Впрочем солдаты начали отступление, не дожидаясь такого приказа. На всех склонах и возвышенностях, сколько хватал глаз, появились русские войска, словно саранча, и роте гонведов, назначенной прикрывать отступление до того момента, когда русские подойдут вплотную и сметут ее, едва удалось предотвратить панику. Как только солдаты услышали команду Лукаша: «Назад, назад!» – они лихо надели фуражки козырьками на затылок и немедленно повернули вспять.

– Теперь мы опять будем с недельку наступать таким манером, – кричали остряки. – Гляди, ребята, все черно от них. Смазывай пятки заячьим салом, братцы, и – ходу!

Так бежали они до полудня. Затем отступление было остановлено германцами, которых спешно перебросили на грузовиках к месту прорыва, словно наложили вату на глубокую рану. В это-время батальон, в котором был Швейк, докатился до какой-то станции, где ярко горел интендантский склад, грозя поджечь стоявший наготове поезд.

Русские остановились, чтобы собраться с силами. К вечеру их наступление возобновилось. Артиллерия открыла ураганный огонь, под прикрытием которого они все ближе и ближе наседали на австрийцев.

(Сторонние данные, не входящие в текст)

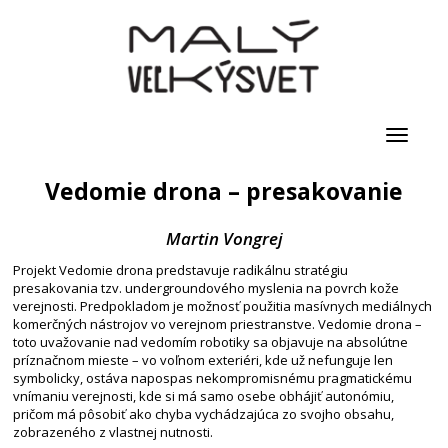
Toggle
navigati
Vedomie drona – presakovanie
Martin Vongrej
Projekt Vedomie drona predstavuje radikálnu stratégiu
presakovania tzv. undergroundového myslenia na povrch kože
verejnosti. Predpokladom je možnosť použitia masívnych mediálnych
komerčných nástrojov vo verejnom priestranstve. Vedomie drona –
toto uvažovanie nad vedomím robotiky sa objavuje na absolútne
príznačnom mieste – vo voľnom exteriéri, kde už nefunguje len
symbolicky, ostáva napospas nekompromisnému pragmatickému
vnímaniu verejnosti, kde si má samo osebe obhájiť autonómiu,
pričom má pôsobiť ako chyba vychádzajúca zo svojho obsahu,
zobrazeného z vlastnej nutnosti.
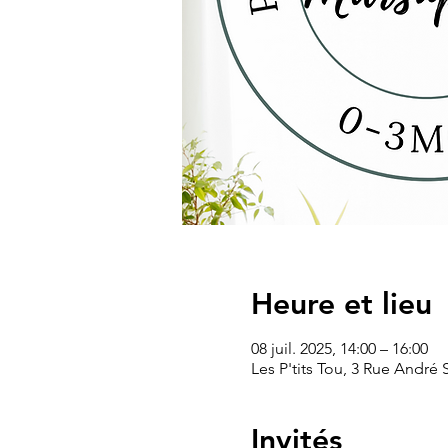
Heure et lieu
08 juil. 2025, 14:00 – 16:00
Les P'tits Tou, 3 Rue André
Invités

Линию фронта невозможно было удержать; она заколебалась и стала медленно подаваться назад. Пришел приказ занять станцию; батальон отправился туда, но русская артиллерия тотчас же сосредоточила свой огонь на здании станции, так что поезд едва успел отойти целым и невредимым.

– Удержать станцию во что бы то ни стало! – приказал поручику Лукашу через своего ординарца начальник бригады.